The meeting held this Wednesday between the associations of judges and prosecutors and the Government has ended without an agreement, although it has been valued positively by members of the judicial and prosecutorial career. According to sources present at the meeting to EL MUNDO, the Government has offered to allocate up to 44.5 million euros to improve the salaries of judges and prosecutors. However, the call for an indefinite strike is maintained for the moment and the robed prefer to be cautious.

The Executive’s proposal has not yet been approved by the groups calling for the indefinite strike scheduled for next May 16, since both the members of the Ministries of Justice and Finance as well as the different representatives of the magistracy and the Prosecutor’s Office have returned to meet next Monday at 11:30 a.m. in a new meeting. Sources consulted consider that it is an “initial proposal” to start the negotiation.

However, the feelings after the meeting, which lasted this Wednesday morning and afternoon, are good and the sources consulted are optimistic that an agreement with the Executive can be reached in the coming days.

The morning meeting, which lasted from 11 a.m. to 2 p.m., served for the togados to present their demands. The meeting ended with the Executive’s commitment to present a proposal at 6:00 p.m. to judges and prosecutors. And so it has been. From the Government, especially from the Secretary of State of the Ministry of Finance – the Secretary of State for Public Function, Lidia Sánchez attended the meeting – it has been indicated that an item of 44.5 million euros could be allocated to salary improvements, leaving single-person bodies benefit more than collegiate bodies from salary increases.

Judges and prosecutors for their part have indicated that they have been suffering a loss of purchasing power of 22 percent in recent years.
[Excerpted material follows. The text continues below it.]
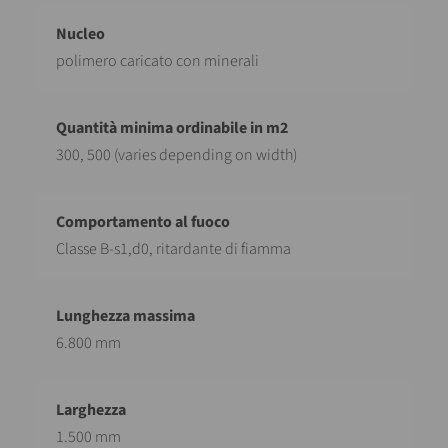
polimero caricato con minerali
300, 500 (varies depending on width)
Classe B-s1,d0, ritardante di fiamma
6.800 mm
1.500 mm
The informant sources explain that the Government’s proposal is going to be studied in detail by the groups of judges and prosecutors because the offer is “insufficient” since it does not contemplate a formula to satisfy “historic demands” such as three-year improvements or a greater guard fees.

On the other hand, the different associations of judges and prosecutors have refused today to call off the strike as requested by members of the Government as soon as the meeting of the Remuneration Table began. “You cannot ask us for that,” the conveners responded to the team of Llop.

The meeting was attended by representatives of both ministries -Justice and Finance-, the General Council of the Judiciary, the State Attorney General’s Office and representatives of judges’ associations, the Professional Association of the Magistracy, the Francisco de Vitoria Association, the Judges Association and Judges for Democracy and the Independent Judicial Forum and the collectives of prosecutors, the Association of Prosecutors, the Progressive Union of Prosecutors and the Professional and Independent Association of Prosecutors.

Last week the judges announced a call for an indefinite strike starting on May 16 after the Government decided last October to call off the so-called remuneration table – a body established to negotiate their salary improvements – which had not met since the year 2008. To this circumstance, it was added that when the lawyers of the Administration of Justice (LAJs) attended an indefinite strike in February, which caused the suspension of some 356,000 trials and hearings, the Ministry of Justice agreed to approve a salary increase up to 450 euros for former court clerks.

This fact outraged both the judicial and prosecutorial careers, which had been negotiating salary improvements with Pilar Llop’s ministry for months without success (despite the fact that they did so without making noise or causing any harm to citizens).

The complaints that led to both judges and prosecutors consider that Justice is the “Cinderella” of the State Administration. They believe that there is an excessive workload, that the courts are overwhelmed and that successive governments have not invested enough in material or personal resources for the Justice Administration to be able to provide quality justice to citizens.

However, sources present at the meeting held this Wednesday explain that the demands of the togados have focused on salary payments.